> WHAT TO PRODUCE
Beginning with the line that contains "estado de alarma" and ending with the line that contains "Каталог ссылок", reproduce the lines of the entries below exactly, omitting pictures.

[Dataset entries]
———
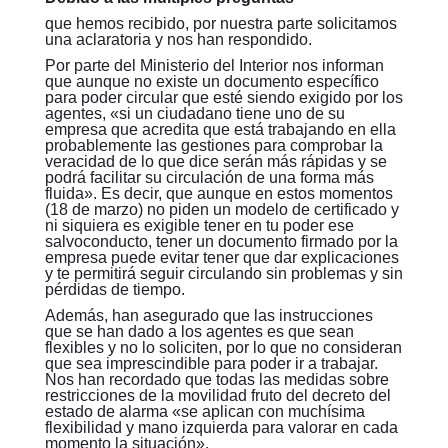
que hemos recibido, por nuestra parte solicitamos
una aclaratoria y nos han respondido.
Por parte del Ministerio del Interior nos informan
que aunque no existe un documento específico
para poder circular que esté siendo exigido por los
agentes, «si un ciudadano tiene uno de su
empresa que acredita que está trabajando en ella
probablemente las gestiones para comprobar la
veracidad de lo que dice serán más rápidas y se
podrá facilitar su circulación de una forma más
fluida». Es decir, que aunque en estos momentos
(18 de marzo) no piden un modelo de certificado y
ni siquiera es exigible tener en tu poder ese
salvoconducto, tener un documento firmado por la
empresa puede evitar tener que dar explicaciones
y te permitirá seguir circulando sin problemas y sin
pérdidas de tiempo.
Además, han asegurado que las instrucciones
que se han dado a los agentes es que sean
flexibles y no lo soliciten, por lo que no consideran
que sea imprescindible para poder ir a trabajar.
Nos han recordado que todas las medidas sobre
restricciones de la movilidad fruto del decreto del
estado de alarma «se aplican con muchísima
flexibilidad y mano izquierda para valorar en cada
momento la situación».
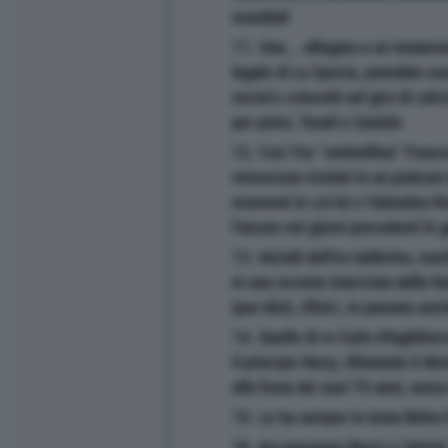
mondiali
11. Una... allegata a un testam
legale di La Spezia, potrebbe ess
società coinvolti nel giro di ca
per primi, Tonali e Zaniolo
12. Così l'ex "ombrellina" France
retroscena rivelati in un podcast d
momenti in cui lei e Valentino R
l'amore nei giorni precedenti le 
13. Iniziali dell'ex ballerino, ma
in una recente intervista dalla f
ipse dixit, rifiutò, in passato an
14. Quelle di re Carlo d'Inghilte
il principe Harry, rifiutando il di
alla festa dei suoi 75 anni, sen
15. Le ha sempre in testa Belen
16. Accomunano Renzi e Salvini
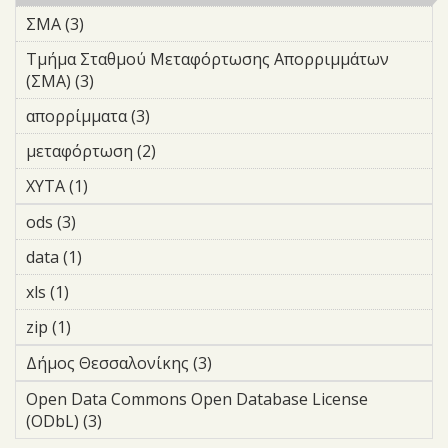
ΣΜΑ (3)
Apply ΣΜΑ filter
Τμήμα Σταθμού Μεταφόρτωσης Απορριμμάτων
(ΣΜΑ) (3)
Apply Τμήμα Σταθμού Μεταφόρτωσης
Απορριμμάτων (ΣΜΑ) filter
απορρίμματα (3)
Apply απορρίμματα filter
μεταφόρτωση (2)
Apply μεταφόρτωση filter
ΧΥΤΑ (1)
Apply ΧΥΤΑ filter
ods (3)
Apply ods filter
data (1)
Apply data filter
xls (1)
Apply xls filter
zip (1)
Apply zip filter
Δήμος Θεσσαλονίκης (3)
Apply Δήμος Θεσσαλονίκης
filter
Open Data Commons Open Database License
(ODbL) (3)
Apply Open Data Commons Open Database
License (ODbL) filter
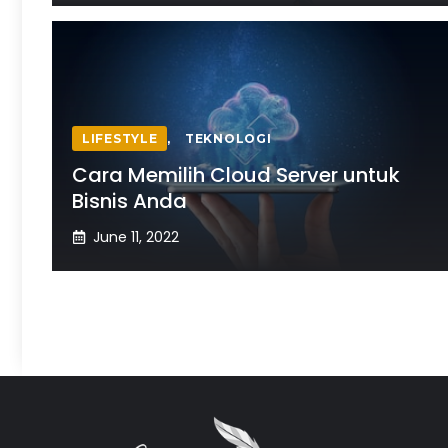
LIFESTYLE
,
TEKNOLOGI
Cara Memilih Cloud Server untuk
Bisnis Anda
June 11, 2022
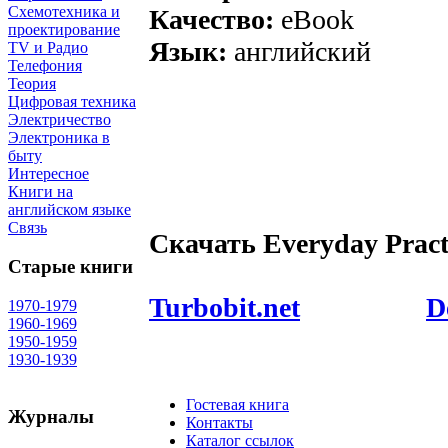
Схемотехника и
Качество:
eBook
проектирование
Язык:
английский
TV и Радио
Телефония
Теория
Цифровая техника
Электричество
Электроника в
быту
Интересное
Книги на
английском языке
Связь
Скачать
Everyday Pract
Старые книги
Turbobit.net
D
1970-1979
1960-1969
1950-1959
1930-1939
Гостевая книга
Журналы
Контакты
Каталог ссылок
———
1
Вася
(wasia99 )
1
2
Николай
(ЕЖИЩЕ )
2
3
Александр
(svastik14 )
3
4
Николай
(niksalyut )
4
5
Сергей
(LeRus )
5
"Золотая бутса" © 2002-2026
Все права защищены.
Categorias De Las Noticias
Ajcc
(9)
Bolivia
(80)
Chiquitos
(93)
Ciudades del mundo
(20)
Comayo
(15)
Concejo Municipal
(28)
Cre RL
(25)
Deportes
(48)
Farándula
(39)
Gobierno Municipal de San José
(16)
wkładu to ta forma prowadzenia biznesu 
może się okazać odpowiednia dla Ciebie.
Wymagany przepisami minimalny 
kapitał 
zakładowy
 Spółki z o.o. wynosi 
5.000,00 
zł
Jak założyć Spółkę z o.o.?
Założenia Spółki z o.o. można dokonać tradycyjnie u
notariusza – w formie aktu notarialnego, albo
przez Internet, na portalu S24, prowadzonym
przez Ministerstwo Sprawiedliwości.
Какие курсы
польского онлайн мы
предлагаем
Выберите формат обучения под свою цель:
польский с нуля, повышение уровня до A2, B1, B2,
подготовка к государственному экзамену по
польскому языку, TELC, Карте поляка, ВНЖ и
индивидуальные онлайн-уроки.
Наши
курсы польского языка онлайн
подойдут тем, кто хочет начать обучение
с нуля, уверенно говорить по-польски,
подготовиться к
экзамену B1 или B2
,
———
> REPLY TO THE TASK
estado de alarma «se aplican con muchísima
flexibilidad y mano izquierda para valorar en cada
momento la situación».
mondiali
11. Una... allegata a un testam
legale di La Spezia, potrebbe ess
società coinvolti nel giro di ca
per primi, Tonali e Zaniolo
12. Così l'ex "ombrellina" France
retroscena rivelati in un podcast d
momenti in cui lei e Valentino R
l'amore nei giorni precedenti le 
13. Iniziali dell'ex ballerino, ma
in una recente intervista dalla f
ipse dixit, rifiutò, in passato an
14. Quelle di re Carlo d'Inghilte
il principe Harry, rifiutando il di
alla festa dei suoi 75 anni, sen
15. Le ha sempre in testa Belen
16. Accomunano Renzi e Salvini
ΣΜΑ (3)
Apply ΣΜΑ filter
Τμήμα Σταθμού Μεταφόρτωσης Απορριμμάτων
(ΣΜΑ) (3)
Apply Τμήμα Σταθμού Μεταφόρτωσης
Απορριμμάτων (ΣΜΑ) filter
απορρίμματα (3)
Apply απορρίμματα filter
μεταφόρτωση (2)
Apply μεταφόρτωση filter
ΧΥΤΑ (1)
Apply ΧΥΤΑ filter
ods (3)
Apply ods filter
data (1)
Apply data filter
xls (1)
Apply xls filter
zip (1)
Apply zip filter
Δήμος Θεσσαλονίκης (3)
Apply Δήμος Θεσσαλονίκης
filter
Open Data Commons Open Database License
(ODbL) (3)
Apply Open Data Commons Open Database
License (ODbL) filter
LIFESTYLE
,
TEKNOLOGI
Cara Memilih Cloud Server untuk
Bisnis Anda
June 11, 2022
Схемотехника и
Качество:
eBook
проектирование
Язык:
английский
TV и Радио
Телефония
Теория
Цифровая техника
Электричество
Электроника в
быту
Интересное
Книги на
английском языке
Связь
Скачать
Everyday Pract
Старые книги
Turbobit.net
D
1970-1979
1960-1969
1950-1959
1930-1939
Гостевая книга
Журналы
Контакты
Каталог ссылок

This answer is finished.